Boom di acquisti con la formula “buy now, pay later”, è la modalità più utilizzata dalla generazione Z

Acquisti online

Pagamenti a rate, non più di 3, e senza interessi. Li propongono ormai tutte le piattaforme e-commerce come pure la stragrande maggioranza dei venditori online. Messi i prodotti nel carrello, con pochi click si conclude la transazione direttamente nell’app utilizzata per fare l’acquisto. Semplice, veloce, conveniente. Sia per chi acquista, che può assicurarsi l’oggetto con un esborso mensile a tasso zero. Sia per chi vende, che riesce ad attirare l’attenzione di numero sempre maggiore di potenziali clienti.  

Sempre più utenti si affidano così al “buy now, pay later”. Questa formula è divenuta una modalità ordinaria di acquisto per milioni di italiani. Che possono permettersi di farsi arrivare comodamente a casa i prodotti desiderati. Un affare da 9 miliardi all’anno.   

Tra il 2022 e il 2025, il volume di credito erogato tramite Bnpl è cresciuto del 127%, con un incremento del 23% solo nell’ultimo anno. Nello stesso periodo, i piccoli prestiti tradizionali sotto i 1.500 euro si sono ridotti del 29%. Il motivo? Il Bnpl li sta sostituendo.  

È quanto emerge da “Il debito invisibile” l’ultimo focus Censis – Confcooperative. Il rapporto dice che nella fascia di spesa fino a 1.000 euro, il Bnpl viene scelto nel 60,3% dei casi, superando significativamente il credito finalizzato tradizionale, fermo al 45,7%.

Questa transizione, dice lo studio, è favorita da un meccanismo definito “penetrante“: non c’è bisogno di recarsi ad uno sportello bancario o postale e non c’è bisogno di alcuna documentazione, garanzia o firma sul contratto. Perché a tutti gli effetti, si tratta di un vero e proprio contratto.

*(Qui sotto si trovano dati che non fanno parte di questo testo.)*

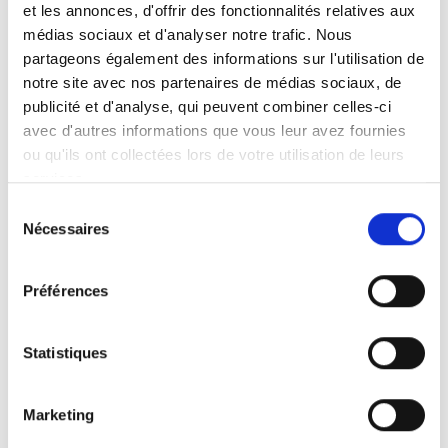
avant notre savoir-faire, notre exigence du détail
et les annonces, d'offrir des fonctionnalités relatives aux
et notre passion pour les aménagements
médias sociaux et d'analyser notre trafic. Nous
intérieurs bien pensés.
partageons également des informations sur l'utilisation de
notre site avec nos partenaires de médias sociaux, de
publicité et d'analyse, qui peuvent combiner celles-ci
avec d'autres informations que vous leur avez fournies
ou qu'ils ont collectées lors de votre utilisation de leurs
De la cuisine moderne à la cuisine plus
services.
traditionnelle, nous concevons et installons des
Sélection
espaces adaptés à chaque mode de vie.
Nécessaires
du
consentement
Préférences
Optimisation des rangements, choix des
matériaux, finitions soignées : chaque réalisation
Statistiques
est pensée pour allier esthétique et fonctionnalité.
Marketing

I rischi del buy now pay later per i giovani

I giovani, in particolare la generazione Z, sono i principali utilizzatori di questo strumento, sono il 18,1%, ma sono anche i più esposti ai rischi del cosiddetto “debito silenzioso“. Poiché il credito è integrato nello shopping online senza bisogno di attese, di firme o di documenti che attestino la solvibilità dell’acquirente, viene meno la consapevolezza di stare contraendo un debito. Oltre il 53% del Bnpl finanzia acquisti di elettronica e prodotti per la persona.

C’è un altro elemento che viene sottolineato nello studio ed è l’assenza di una storia creditizia. Il 19% dei richiedenti Bnpl non ha mai avuto un rapporto precedente con una banca. Dunque questa modalità di pagamento rappresenta il loro primo approccio al credito, spesso senza filtri critici. Il rischio principale è l’impiego simultaneo di più pagamenti su diverse piattaforme. Questo genera una serie di piccole obbligazioni che sfuggono ai tradizionali indicatori di vulnerabilità ma che messe insieme costituiscono un pericolo reale per gli istituti di credito e gli operatori su cui poggia il credito.

Chi acquista cosa, l’analisi Crif

Secondo la società di analisi finanziarie Crif, i finanziamenti Bnpl erogati nel nostro Paese confermano uno sviluppo strutturale del mercato, segnando un incremento del 220%, ad aprile 2025, rispetto al I semestre 2022. Il Bnpl si contraddistingue per la preferenza da parte delle donne, che risultano essere il 55% degli utenti, e per una maggiore diffusione nell’acquisto di prodotti per la persona, abbigliamento e pacchetti turistici. Il 60% dei contratti chiusi nel 2025 mostra ticket inferiori ai 1.000 euro, mentre nel 24% dei casi i finanziamenti salgono sopra la soglia dei 1.500 euro.